In viticulture and the winemaking world, the regions that produce the fruit are categorized based on the main characteristics of its climate during growing season. Most wine production happens in three types of climate areas between the 30th and 50th parallel of the world’s both hemispheres. Climates ideal for growing wine include the Mediterranean (ex. Tuscany), continental (ex. Columbia Valley), or maritime (ex. Bordeaux).
Generally, grapevines do extremely well in temperate climates because it allows the vines to flower, set its fruit, and ripen during a full maturation period. If temperatures drop below 50 degrees Fahrenheit, the vines will fall into a state of dormancy and at freezing temps (32 degrees Fahrenheit or colder) the vines can get damaged by frost or snow.

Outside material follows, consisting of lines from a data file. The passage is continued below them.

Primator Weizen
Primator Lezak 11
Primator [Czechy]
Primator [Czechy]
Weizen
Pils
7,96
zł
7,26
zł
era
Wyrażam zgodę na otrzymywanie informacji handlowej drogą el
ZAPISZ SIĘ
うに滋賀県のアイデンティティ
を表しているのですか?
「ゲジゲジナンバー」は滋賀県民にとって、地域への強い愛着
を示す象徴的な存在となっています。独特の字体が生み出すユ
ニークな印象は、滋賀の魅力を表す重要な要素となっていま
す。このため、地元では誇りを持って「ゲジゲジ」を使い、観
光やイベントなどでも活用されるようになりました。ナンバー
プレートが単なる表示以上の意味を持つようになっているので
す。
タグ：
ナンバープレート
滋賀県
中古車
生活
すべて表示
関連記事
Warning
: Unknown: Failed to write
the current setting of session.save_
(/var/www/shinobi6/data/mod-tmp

Ideally, wine grapes start to flower at daily temps of 63-68 degrees. When the seasons start to change and the temperatures rise up as we creep into summer, the fruit starts to ripen at 80 degrees. The grapes take off into a full stride as they develop characteristics that defines them, which is again related back to when this maturation process happens and how long these optimal temperatures stay within the growing season. In San luis obispo wine country, the average daily temperature is 70 degrees (even in the summertime when warmer days are tempered by marine breezes).

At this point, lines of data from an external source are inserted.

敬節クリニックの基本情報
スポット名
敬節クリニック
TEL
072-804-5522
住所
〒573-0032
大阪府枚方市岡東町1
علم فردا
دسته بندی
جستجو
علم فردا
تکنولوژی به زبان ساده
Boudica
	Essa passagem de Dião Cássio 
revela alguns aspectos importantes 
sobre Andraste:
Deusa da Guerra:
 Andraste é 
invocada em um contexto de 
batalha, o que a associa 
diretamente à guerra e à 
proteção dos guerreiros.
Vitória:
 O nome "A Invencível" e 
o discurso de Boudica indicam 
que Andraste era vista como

Being close to large bodies of water (like the Pacific Ocean) can also have a moderating effect on a region’s climate. Although many maritime climates may suffer from extreme rainfall that can have a detrimental effect on grapes, fortunately California enjoys around 300 days of sunshine a year yet the rolling morning coastal fog helps cool the grapes.
However, many continental climates also experience extreme dryness that require more irrigation. San Luis Ob ispo’s wine country does have some volcanic mountains close to the coast that produce richer, darker varietals. This balance of maritime and continental growing seasons just a few miles apart from each other lends SLO County to produce over 20 different wine varietals. Being so close to the coast allows the grapes to reach its full flavors and maintain its structure and acidity. This long growing season also permits the fruit to have a harmonious psychological ripening of its sugars, tannins, and acid.

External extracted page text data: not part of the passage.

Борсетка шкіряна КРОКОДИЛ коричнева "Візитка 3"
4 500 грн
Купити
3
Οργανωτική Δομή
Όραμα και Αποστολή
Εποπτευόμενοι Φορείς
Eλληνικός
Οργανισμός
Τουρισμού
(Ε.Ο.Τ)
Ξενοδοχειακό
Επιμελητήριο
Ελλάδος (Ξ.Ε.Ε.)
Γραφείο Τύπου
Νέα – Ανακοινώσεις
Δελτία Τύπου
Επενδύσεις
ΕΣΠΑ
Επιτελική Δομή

SLO’s Edna Valley has acres and acres of vineyards atop rolling mountainsides, 35 square miles of grapes. Once called “The Burgundy of the Pacific”, its clay-based soils on the valley floor are rich in minerals while sandy earths on the hillsides make for ideal wine growing seasons.
Next to Edna Valley a few miles to the east, Arroyo Grande Valley continues with SLO’s viticulture along with other crops such as zucchini, lemons, spinach, avocados, and peppers to complement the cool variety Chardonnay and Pinot Noir grapes. The valley spans 16 miles long opening up directly to the Pacific Ocean. An Arroyo Grande growing season usually lasts from mid-February bud break through harvest in late September.